Consumer Reports rated Volumetrics as the number one diet in terms of sustainable weight loss and now I understand why. There's nothing crazy or intensely scientific or new. Just exercise more and eat lots of filling low Energy Density foods so that you can cut calories while still eating a lot and you will lose weight. Now what am I going to do with all those Atkins bars?



3 out of 5 stars Kindle-specific review   May 1, 2008
 10 out of 10 found this review helpful

After downloading and reading the Kindle book sample, I was eager to buy the book and read more. Before the positives, let me say that I was very disappointed to find that the graphics of the Eating Plan and Modular Lists are unreadable and therefore worthless. The ample recipes are quite readable, but I'm not a "recipe" kind of gal. I need to get a sense of the gestalt and trust the reference material in order to dive in and actually do it. That said, the Table of Contents, at least, is great, with all the recipes listed with links to the text so I don't have to go through highlighting everything. If the book had included links to those critical Eating Plan and Modular Lists online so at least I could read them on my computer, this would have been a five-star review.

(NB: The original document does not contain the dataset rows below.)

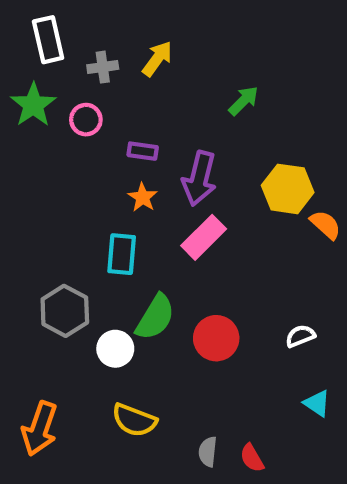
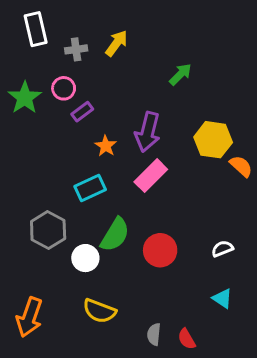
green star: (33, 105) -> (25, 98), moved
purple rectangle: (143, 151) -> (82, 112), moved, turned -45
cyan rectangle: (122, 254) -> (90, 188), turned 60
cyan triangle: (317, 403) -> (222, 298), moved

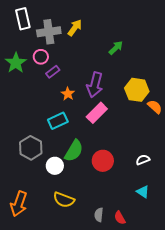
gray cross: (76, 49) -> (49, 32), size x1.6

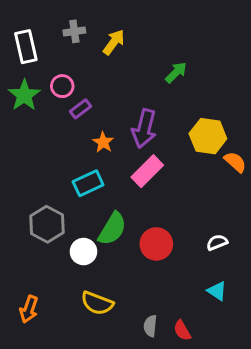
white rectangle: (23, 19) -> (26, 47), moved
gray cross: (49, 32) -> (74, 31), moved, size x0.6
orange arrow: (19, 204) -> (29, 309), size x0.7

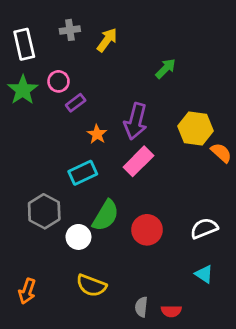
white semicircle: (217, 242) -> (204, 228), size x1.4
red semicircle: (182, 330) -> (171, 311), turned -60

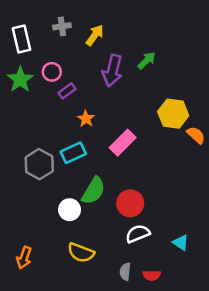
purple arrow: (136, 121) -> (112, 71), moved
gray hexagon: (44, 211) -> (39, 164), moved
white semicircle: (204, 228) -> (138, 234), moved

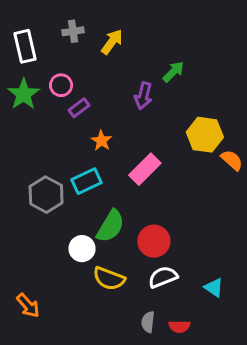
purple arrow: (112, 71) -> (143, 96), moved, size x0.7
yellow semicircle: (81, 253) -> (109, 279), moved
orange arrow: (24, 258) -> (28, 306), turned -60

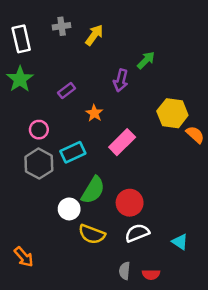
pink circle: (61, 85) -> (39, 130), moved
orange star: (101, 141) -> (94, 113), moved

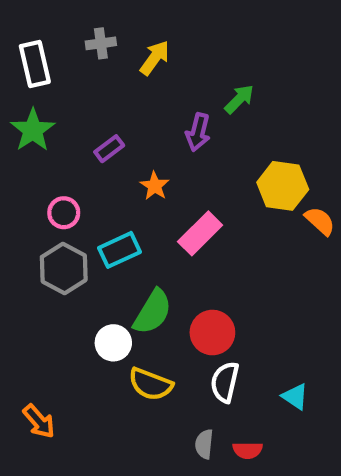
white semicircle: (137, 233) -> (225, 382), turned -55

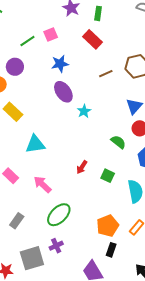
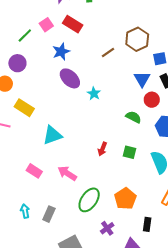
red rectangle: (93, 39) -> (73, 24), moved
orange pentagon: (108, 226) -> (125, 199), moved
purple cross: (56, 246) -> (107, 228), moved

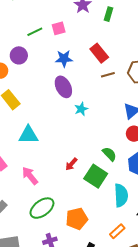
red rectangle: (73, 24) -> (99, 53), moved
green semicircle: (133, 117) -> (109, 154), moved
green square: (129, 152) -> (96, 176), size x1.6

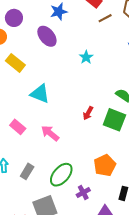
purple ellipse: (63, 87) -> (47, 36), moved
cyan triangle: (28, 135) -> (40, 94), turned 35
green ellipse: (42, 208) -> (61, 175), moved

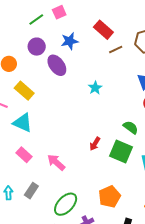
purple circle: (14, 18) -> (37, 47), moved
cyan triangle: (40, 94) -> (23, 123), moved
gray rectangle: (27, 171) -> (31, 191), moved

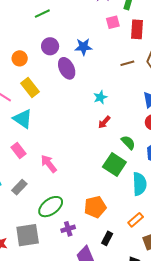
pink square: (59, 12) -> (113, 22), moved
green line: (36, 20) -> (42, 14), moved
red rectangle: (103, 30) -> (137, 29), moved, turned 42
red arrow: (95, 144) -> (104, 122), moved

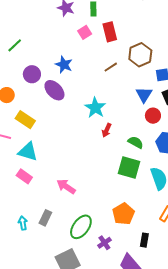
blue star: (83, 47) -> (64, 65), turned -30
cyan star: (100, 97) -> (95, 108), size x1.5
pink rectangle: (18, 150) -> (24, 176), moved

I'm tempted to return the book, but this is really a Kindle publishing problem. I hope all Kindle publishers will start providing links to online versions of charts and tables that do not lend themselves well to Kindle presentation; that, or figure out another way to present the information that does.

Some reviewers have criticized the fact that the author repeats herself too much and that the whole thing could be summed up in a few sentences, but I disagree. First of all, I am in my fifties, in poor health, and (like so many of us) obese--largely from following all those lose-weight-quick diets that kept telling me I didn't have to exercise to stay healthy. I'm also more forgetful now than I used to be, so I like the way the author reasons with me. Sure, it could have been edited down a little more tightly, but at least the repetitive info is of substance. This is not a book filled up with a lot of boosterism and chatty non-information, for which I am grateful. And I learned something I did not know: research has shown that people habitually dish out, and are satisfied with, portions of a certain size no matter what the nutrient or caloric density of those portions. I can see that, by following Volumetrics principles along with those of the Reality Diet, I'm going to be able to get my health back.